Afraid to Fail: I’m Always Afraid of Not Being Good Enough
One More Confession in 2011
I have always been afraid to fail. I have let other people’s expectations, assumptions and opinions carry too much weight. Instead of learning to plan, making connections with new people and being a student of the world, I applied the brakes of self-doubt and second-guessing at every turn. I knew I was fairly smart, I grasped ideas quickly and I was always formulating theories and stories in my head, but putting it all together is an entirely different matter. Seeing a project to completion and sticking to your goals requires commitment and belief in yourself. If I had been awake from the very beginning of my journey, I would have been able to say, “Your expectations are your own. I appreciate everything you’ve done for me, but my life is my own to live and I am the one to determine its course. I am not here to impress people or catch a rich husband and live a life of display and material wealth and outward achievements like degrees and titles. And if you try to push me down that path then I will end up in debt over my head and will need to take several years to figure my life out in my late twenties.”

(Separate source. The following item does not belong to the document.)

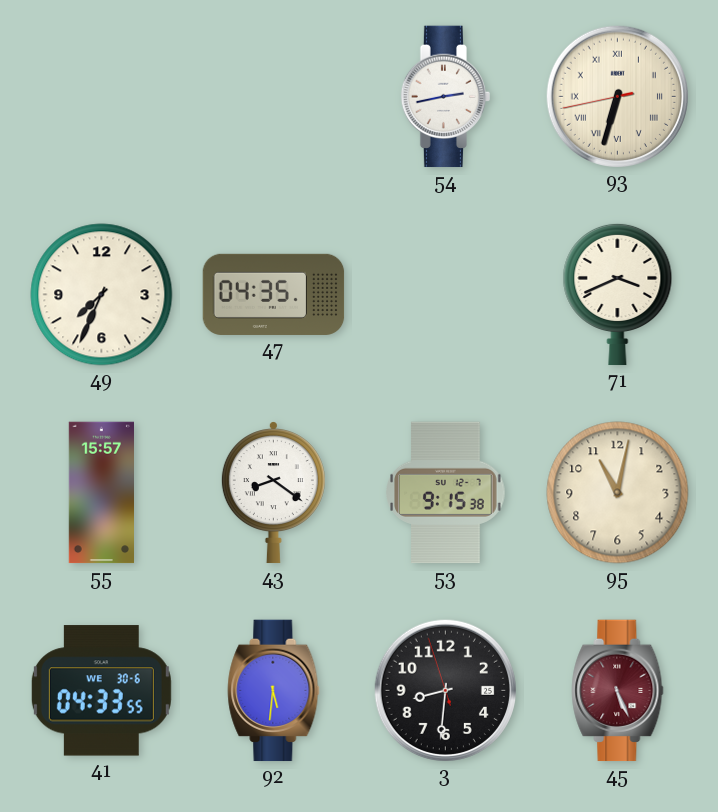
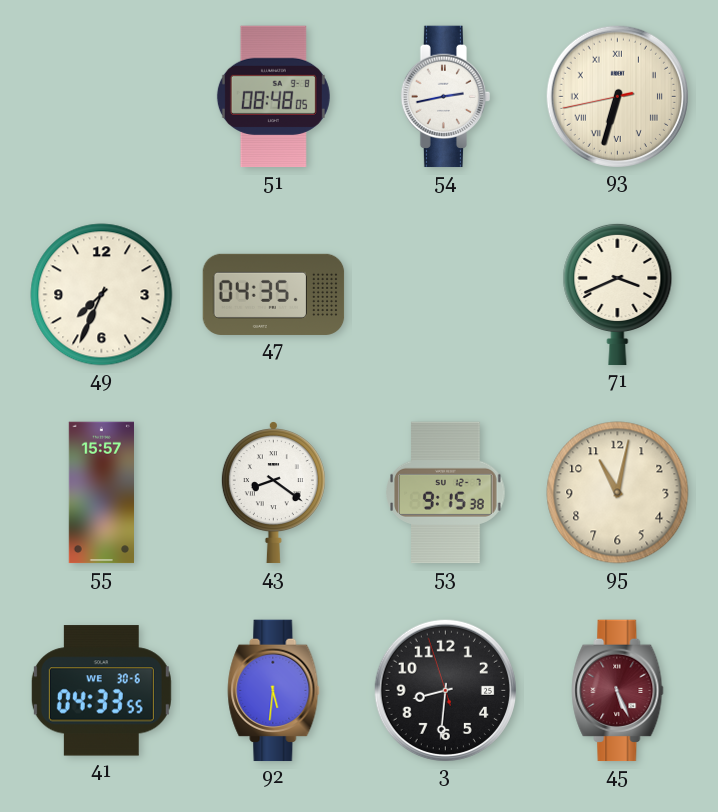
51: none -> 08:48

Instead, I was always too polite. I never wanted to hurt anyone’s feelings. I am very sensitive to the way people interact, and because I was so attuned to how things might be perceived, I went out of my way to never say what I really thought, never discuss what I really wanted and instead spent a lot of time listening and never disagreeing. Those are two important ideas: listening and never disagreeing. Listening is a powerful skill to have. I’m an adept listener because I am genuinely interested in what others have to say. But I take listening too far. I internalize too much of what I hear and what other people think. So I’m moving on from that. I’ll always listen and I’ll always want to know more, but I am not going to take what other people think to be any more important than my own ideas. And then there is the second idea of never disagreeing. Arguing is a waste of time, so I don’t like to spend time pointing out how others are wrong. You won’t change their minds and they won’t change yours. So it’s easier to just listen to someone’s opinion and then thank them for it politely and move on.
You know what it’s like to be buried under the weight of your own and other people’s expectations of you. There is too much great stuff in this life and too many great people in this world to spend even one minute of it drowning in someone else’s arguments and finding yourself angry, annoyed and exasperated. How can you be creative if you spend all your time arguing or trying to live up to other people’s expectations? How can you do what you want in life if you are trying to do what other people want you to do?

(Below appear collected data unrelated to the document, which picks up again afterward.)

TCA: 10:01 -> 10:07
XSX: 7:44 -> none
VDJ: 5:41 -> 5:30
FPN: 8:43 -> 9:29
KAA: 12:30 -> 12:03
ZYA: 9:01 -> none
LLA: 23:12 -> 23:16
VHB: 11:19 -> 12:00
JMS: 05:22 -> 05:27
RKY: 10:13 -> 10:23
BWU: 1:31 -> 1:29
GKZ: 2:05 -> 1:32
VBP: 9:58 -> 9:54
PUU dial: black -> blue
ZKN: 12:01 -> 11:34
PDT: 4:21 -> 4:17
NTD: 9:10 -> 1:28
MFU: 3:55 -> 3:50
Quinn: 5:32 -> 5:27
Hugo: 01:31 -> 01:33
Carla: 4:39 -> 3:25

Part of the reason this blog started out anonymously is because I was afraid it would fail. I didn’t want to announce myself to the world only to abandon this project, casting it aside like one hundred other failed ideas. I’ve also always been afraid to associate my ideas and beliefs with myself. Maybe because I am afraid of criticism and rejection. But I am coming to understand how immature that is. So what if people don’t like it? So what if people laugh and point? It’s nice that I want everyone to love and get along and play nicely, but life and a life’s work is not that simple. If I did it and I stand behind it, then one million critics won’t bring me down or make me stop.

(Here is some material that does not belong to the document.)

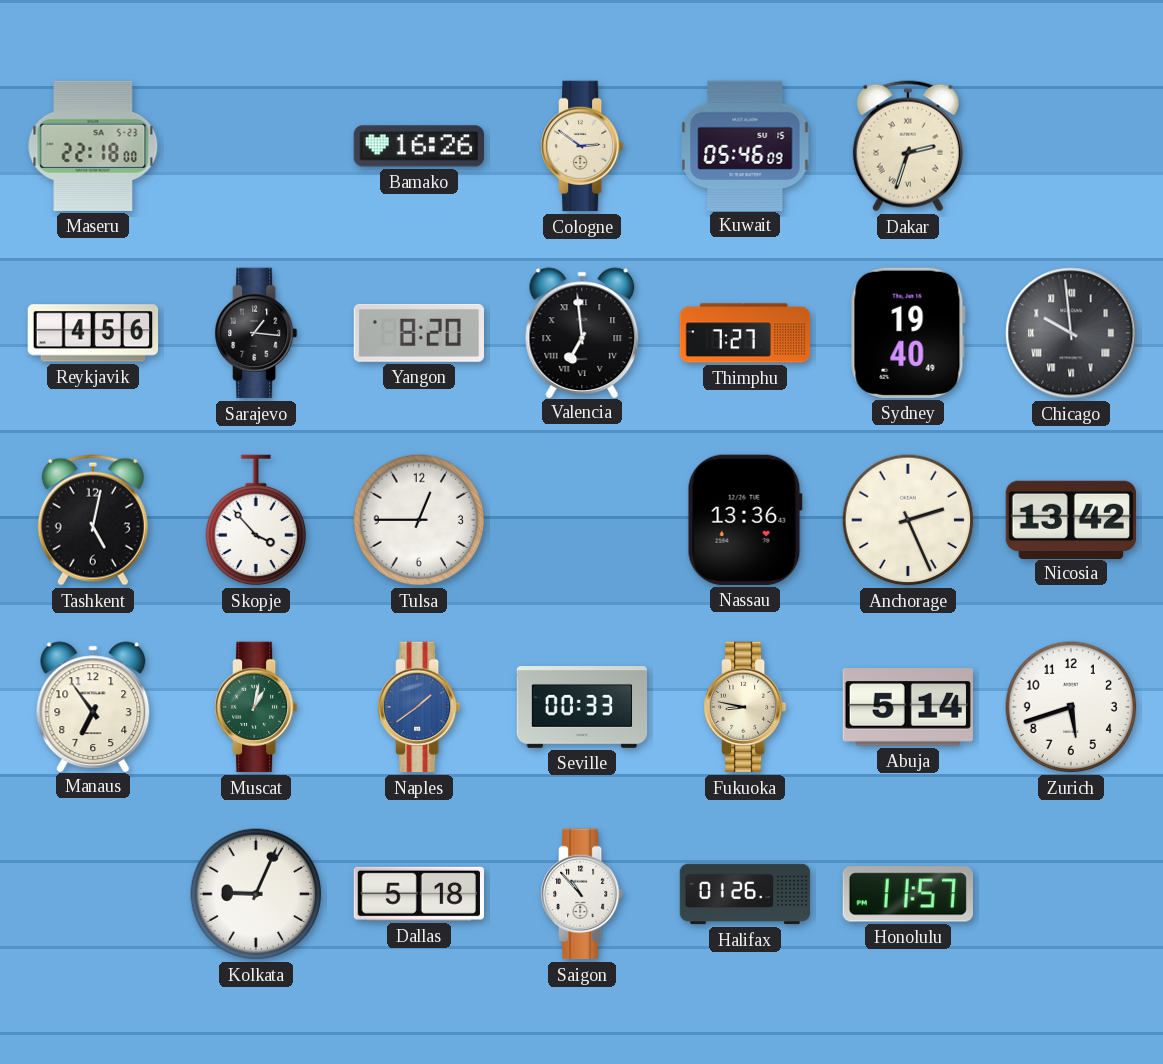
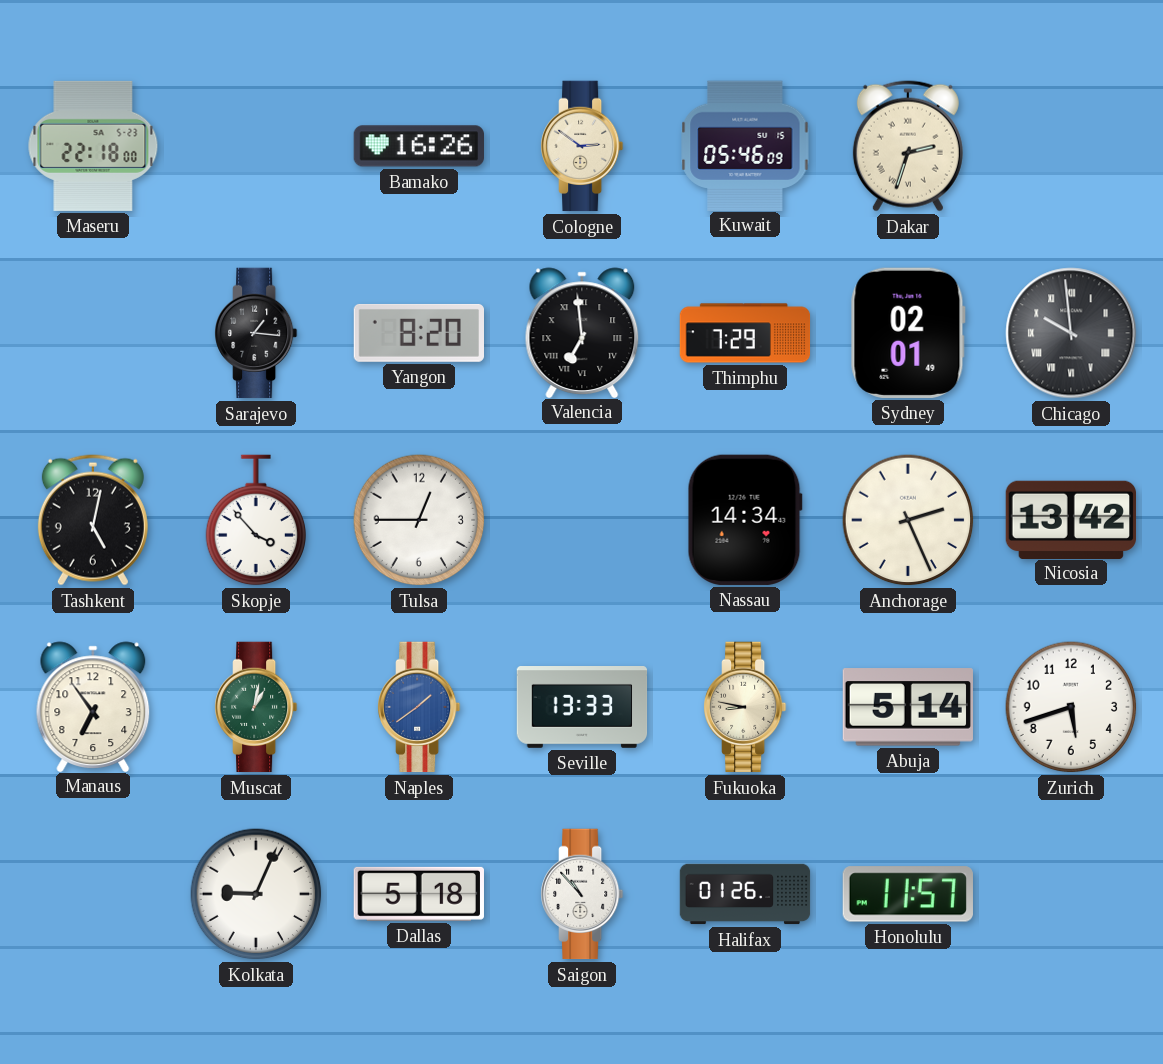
Reykjavik: 4:56 -> none
Thimphu: 7:27 -> 7:29
Sydney: 19:40 -> 02:01
Nassau: 13:36 -> 14:34
Seville: 00:33 -> 13:33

I am no longer afraid to fail. I will be OK with failing. In fact, I will welcome it. Failing is an opportunity to learn and come back ten times stronger. I will be OK with doing my best and seeing what happens. I will not hide who I am. I will set goals for 2012 and keep track of them right here on this site.
Repeat after me:
I do not have to spend time with people I don’t want to spend my time with.
Other people are free to live their lives as they please and I will not force my ideas upon them.
In return, no one can dictate the direction of my life but me.